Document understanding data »

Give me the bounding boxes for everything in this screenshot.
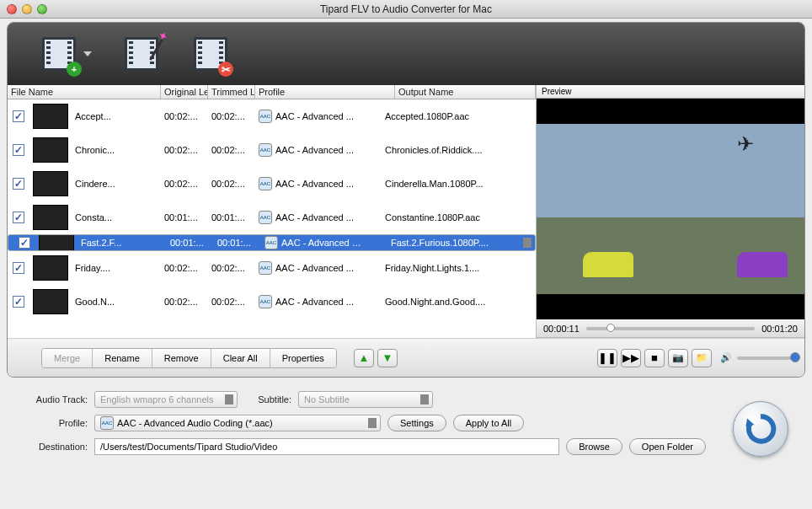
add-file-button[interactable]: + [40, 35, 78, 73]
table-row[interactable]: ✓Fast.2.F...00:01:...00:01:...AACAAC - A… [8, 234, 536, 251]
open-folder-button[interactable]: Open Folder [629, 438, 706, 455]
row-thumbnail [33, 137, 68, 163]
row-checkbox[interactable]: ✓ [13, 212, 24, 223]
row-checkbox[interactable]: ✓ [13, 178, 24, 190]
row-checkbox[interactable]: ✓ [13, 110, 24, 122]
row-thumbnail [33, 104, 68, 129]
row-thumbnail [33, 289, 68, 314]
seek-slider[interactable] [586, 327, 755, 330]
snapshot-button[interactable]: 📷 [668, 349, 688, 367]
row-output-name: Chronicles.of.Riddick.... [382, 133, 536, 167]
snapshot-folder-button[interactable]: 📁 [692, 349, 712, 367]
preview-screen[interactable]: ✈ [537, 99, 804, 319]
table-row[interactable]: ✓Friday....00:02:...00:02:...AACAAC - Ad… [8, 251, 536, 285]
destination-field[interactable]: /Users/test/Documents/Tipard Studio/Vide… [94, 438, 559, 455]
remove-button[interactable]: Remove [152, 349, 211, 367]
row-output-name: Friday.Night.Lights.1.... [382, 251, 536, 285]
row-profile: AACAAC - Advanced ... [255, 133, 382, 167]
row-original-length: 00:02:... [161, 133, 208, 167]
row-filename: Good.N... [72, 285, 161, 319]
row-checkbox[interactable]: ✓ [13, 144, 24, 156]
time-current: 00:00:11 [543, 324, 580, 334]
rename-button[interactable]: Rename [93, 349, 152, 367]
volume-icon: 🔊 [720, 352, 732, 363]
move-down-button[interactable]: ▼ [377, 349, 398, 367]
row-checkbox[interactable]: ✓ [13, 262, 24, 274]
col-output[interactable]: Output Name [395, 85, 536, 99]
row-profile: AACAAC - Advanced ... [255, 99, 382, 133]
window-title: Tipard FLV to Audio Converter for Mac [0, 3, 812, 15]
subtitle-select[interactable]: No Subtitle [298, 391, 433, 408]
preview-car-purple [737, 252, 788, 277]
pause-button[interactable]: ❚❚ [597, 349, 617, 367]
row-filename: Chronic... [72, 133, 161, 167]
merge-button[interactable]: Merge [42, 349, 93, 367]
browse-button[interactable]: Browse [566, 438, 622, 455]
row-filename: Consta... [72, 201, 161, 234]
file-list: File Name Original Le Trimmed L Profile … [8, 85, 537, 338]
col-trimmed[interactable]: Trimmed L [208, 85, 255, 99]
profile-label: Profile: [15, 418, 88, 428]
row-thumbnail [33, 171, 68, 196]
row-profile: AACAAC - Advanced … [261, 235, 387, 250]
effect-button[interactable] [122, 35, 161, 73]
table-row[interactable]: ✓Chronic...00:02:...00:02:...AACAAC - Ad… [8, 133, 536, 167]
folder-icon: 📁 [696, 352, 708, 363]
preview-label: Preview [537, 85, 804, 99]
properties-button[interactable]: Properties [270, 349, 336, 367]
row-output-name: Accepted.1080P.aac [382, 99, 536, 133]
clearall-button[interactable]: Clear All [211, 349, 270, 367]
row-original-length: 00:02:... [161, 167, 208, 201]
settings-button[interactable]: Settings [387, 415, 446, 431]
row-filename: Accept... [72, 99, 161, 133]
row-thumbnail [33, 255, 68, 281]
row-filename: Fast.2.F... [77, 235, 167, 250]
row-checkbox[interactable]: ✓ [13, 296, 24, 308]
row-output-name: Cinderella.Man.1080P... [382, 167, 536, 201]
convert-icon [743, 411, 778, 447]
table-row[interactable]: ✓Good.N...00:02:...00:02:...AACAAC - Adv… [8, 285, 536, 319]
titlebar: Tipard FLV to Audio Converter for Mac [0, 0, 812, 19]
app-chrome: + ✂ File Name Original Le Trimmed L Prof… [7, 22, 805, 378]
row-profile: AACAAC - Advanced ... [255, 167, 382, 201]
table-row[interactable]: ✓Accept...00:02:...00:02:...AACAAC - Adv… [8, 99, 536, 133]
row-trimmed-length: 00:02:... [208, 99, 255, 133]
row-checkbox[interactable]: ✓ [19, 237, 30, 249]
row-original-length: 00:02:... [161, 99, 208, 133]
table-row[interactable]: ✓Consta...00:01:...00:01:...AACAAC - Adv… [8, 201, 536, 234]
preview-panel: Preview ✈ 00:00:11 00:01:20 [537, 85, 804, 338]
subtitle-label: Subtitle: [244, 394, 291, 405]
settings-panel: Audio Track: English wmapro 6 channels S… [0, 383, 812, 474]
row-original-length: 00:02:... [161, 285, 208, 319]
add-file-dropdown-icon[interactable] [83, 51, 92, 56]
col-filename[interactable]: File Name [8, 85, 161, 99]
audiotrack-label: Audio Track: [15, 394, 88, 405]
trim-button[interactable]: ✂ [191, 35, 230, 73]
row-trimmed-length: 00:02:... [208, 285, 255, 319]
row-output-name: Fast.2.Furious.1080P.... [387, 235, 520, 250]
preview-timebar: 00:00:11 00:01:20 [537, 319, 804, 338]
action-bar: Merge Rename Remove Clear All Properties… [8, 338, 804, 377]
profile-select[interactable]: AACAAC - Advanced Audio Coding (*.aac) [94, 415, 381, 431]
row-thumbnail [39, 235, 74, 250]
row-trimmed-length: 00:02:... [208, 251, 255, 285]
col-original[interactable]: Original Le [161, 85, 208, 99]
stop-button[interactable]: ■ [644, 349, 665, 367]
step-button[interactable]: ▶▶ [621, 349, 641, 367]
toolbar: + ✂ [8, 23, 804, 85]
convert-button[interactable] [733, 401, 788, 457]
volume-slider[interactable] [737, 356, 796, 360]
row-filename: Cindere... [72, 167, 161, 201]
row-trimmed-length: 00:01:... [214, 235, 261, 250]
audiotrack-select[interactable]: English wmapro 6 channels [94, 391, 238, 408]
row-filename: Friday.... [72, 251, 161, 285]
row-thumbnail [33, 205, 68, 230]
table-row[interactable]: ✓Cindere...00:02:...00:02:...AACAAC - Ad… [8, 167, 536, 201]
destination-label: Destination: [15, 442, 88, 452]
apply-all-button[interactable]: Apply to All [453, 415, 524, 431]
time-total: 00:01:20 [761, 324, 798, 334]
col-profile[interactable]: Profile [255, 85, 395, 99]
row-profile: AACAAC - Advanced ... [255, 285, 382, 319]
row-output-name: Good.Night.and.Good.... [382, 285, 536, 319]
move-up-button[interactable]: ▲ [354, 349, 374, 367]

WORK ORDER » Without any of its images, the data above should be returned exactly.

EXERCISE RESULT »
Give me the bounding boxes for everything in this screenshot.
add-file-button[interactable]: + [40, 35, 78, 73]
table-row[interactable]: ✓Fast.2.F...00:01:...00:01:...AACAAC - A… [8, 234, 536, 251]
open-folder-button[interactable]: Open Folder [629, 438, 706, 455]
row-thumbnail [33, 137, 68, 163]
row-checkbox[interactable]: ✓ [13, 212, 24, 223]
row-checkbox[interactable]: ✓ [13, 178, 24, 190]
row-checkbox[interactable]: ✓ [13, 110, 24, 122]
row-thumbnail [33, 104, 68, 129]
row-thumbnail [33, 289, 68, 314]
seek-slider[interactable] [586, 327, 755, 330]
snapshot-button[interactable]: 📷 [668, 349, 688, 367]
row-output-name: Chronicles.of.Riddick.... [382, 133, 536, 167]
snapshot-folder-button[interactable]: 📁 [692, 349, 712, 367]
preview-screen[interactable]: ✈ [537, 99, 804, 319]
table-row[interactable]: ✓Friday....00:02:...00:02:...AACAAC - Ad… [8, 251, 536, 285]
destination-field[interactable]: /Users/test/Documents/Tipard Studio/Vide… [94, 438, 559, 455]
remove-button[interactable]: Remove [152, 349, 211, 367]
row-output-name: Friday.Night.Lights.1.... [382, 251, 536, 285]
row-profile: AACAAC - Advanced ... [255, 133, 382, 167]
row-original-length: 00:02:... [161, 133, 208, 167]
row-filename: Good.N... [72, 285, 161, 319]
row-checkbox[interactable]: ✓ [13, 144, 24, 156]
time-current: 00:00:11 [543, 324, 580, 334]
rename-button[interactable]: Rename [93, 349, 152, 367]
volume-icon: 🔊 [720, 352, 732, 363]
move-down-button[interactable]: ▼ [377, 349, 398, 367]
row-checkbox[interactable]: ✓ [13, 262, 24, 274]
col-output[interactable]: Output Name [395, 85, 536, 99]
row-profile: AACAAC - Advanced ... [255, 99, 382, 133]
window-title: Tipard FLV to Audio Converter for Mac [0, 3, 812, 15]
subtitle-select[interactable]: No Subtitle [298, 391, 433, 408]
preview-car-purple [737, 252, 788, 277]
pause-button[interactable]: ❚❚ [597, 349, 617, 367]
row-filename: Chronic... [72, 133, 161, 167]
merge-button[interactable]: Merge [42, 349, 93, 367]
browse-button[interactable]: Browse [566, 438, 622, 455]
row-filename: Consta... [72, 201, 161, 234]
file-list: File Name Original Le Trimmed L Profile … [8, 85, 537, 338]
col-trimmed[interactable]: Trimmed L [208, 85, 255, 99]
profile-label: Profile: [15, 418, 88, 428]
row-thumbnail [33, 171, 68, 196]
row-profile: AACAAC - Advanced … [261, 235, 387, 250]
effect-button[interactable] [122, 35, 161, 73]
table-row[interactable]: ✓Chronic...00:02:...00:02:...AACAAC - Ad… [8, 133, 536, 167]
folder-icon: 📁 [696, 352, 708, 363]
preview-label: Preview [537, 85, 804, 99]
properties-button[interactable]: Properties [270, 349, 336, 367]
row-output-name: Accepted.1080P.aac [382, 99, 536, 133]
clearall-button[interactable]: Clear All [211, 349, 270, 367]
row-original-length: 00:02:... [161, 167, 208, 201]
settings-button[interactable]: Settings [387, 415, 446, 431]
row-filename: Accept... [72, 99, 161, 133]
row-thumbnail [33, 255, 68, 281]
row-filename: Fast.2.F... [77, 235, 167, 250]
row-checkbox[interactable]: ✓ [13, 296, 24, 308]
row-output-name: Cinderella.Man.1080P... [382, 167, 536, 201]
convert-icon [743, 411, 778, 447]
table-row[interactable]: ✓Good.N...00:02:...00:02:...AACAAC - Adv… [8, 285, 536, 319]
titlebar: Tipard FLV to Audio Converter for Mac [0, 0, 812, 19]
app-chrome: + ✂ File Name Original Le Trimmed L Prof… [7, 22, 805, 378]
row-profile: AACAAC - Advanced ... [255, 167, 382, 201]
table-row[interactable]: ✓Accept...00:02:...00:02:...AACAAC - Adv… [8, 99, 536, 133]
row-trimmed-length: 00:02:... [208, 99, 255, 133]
row-checkbox[interactable]: ✓ [19, 237, 30, 249]
row-original-length: 00:02:... [161, 99, 208, 133]
table-row[interactable]: ✓Consta...00:01:...00:01:...AACAAC - Adv… [8, 201, 536, 234]
preview-panel: Preview ✈ 00:00:11 00:01:20 [537, 85, 804, 338]
subtitle-label: Subtitle: [244, 394, 291, 405]
settings-panel: Audio Track: English wmapro 6 channels S… [0, 383, 812, 474]
row-original-length: 00:02:... [161, 285, 208, 319]
add-file-dropdown-icon[interactable] [83, 51, 92, 56]
col-filename[interactable]: File Name [8, 85, 161, 99]
audiotrack-label: Audio Track: [15, 394, 88, 405]
trim-button[interactable]: ✂ [191, 35, 230, 73]
row-trimmed-length: 00:02:... [208, 285, 255, 319]
row-output-name: Fast.2.Furious.1080P.... [387, 235, 520, 250]
preview-timebar: 00:00:11 00:01:20 [537, 319, 804, 338]
action-bar: Merge Rename Remove Clear All Properties… [8, 338, 804, 377]
profile-select[interactable]: AACAAC - Advanced Audio Coding (*.aac) [94, 415, 381, 431]
row-thumbnail [39, 235, 74, 250]
row-trimmed-length: 00:02:... [208, 251, 255, 285]
col-original[interactable]: Original Le [161, 85, 208, 99]
stop-button[interactable]: ■ [644, 349, 665, 367]
step-button[interactable]: ▶▶ [621, 349, 641, 367]
toolbar: + ✂ [8, 23, 804, 85]
convert-button[interactable] [733, 401, 788, 457]
volume-slider[interactable] [737, 356, 796, 360]
row-filename: Cindere... [72, 167, 161, 201]
row-trimmed-length: 00:01:... [214, 235, 261, 250]
audiotrack-select[interactable]: English wmapro 6 channels [94, 391, 238, 408]
row-filename: Friday.... [72, 251, 161, 285]
row-thumbnail [33, 205, 68, 230]
table-row[interactable]: ✓Cindere...00:02:...00:02:...AACAAC - Ad… [8, 167, 536, 201]
destination-label: Destination: [15, 442, 88, 452]
apply-all-button[interactable]: Apply to All [453, 415, 524, 431]
time-total: 00:01:20 [761, 324, 798, 334]
col-profile[interactable]: Profile [255, 85, 395, 99]
row-profile: AACAAC - Advanced ... [255, 285, 382, 319]
row-output-name: Good.Night.and.Good.... [382, 285, 536, 319]
move-up-button[interactable]: ▲ [354, 349, 374, 367]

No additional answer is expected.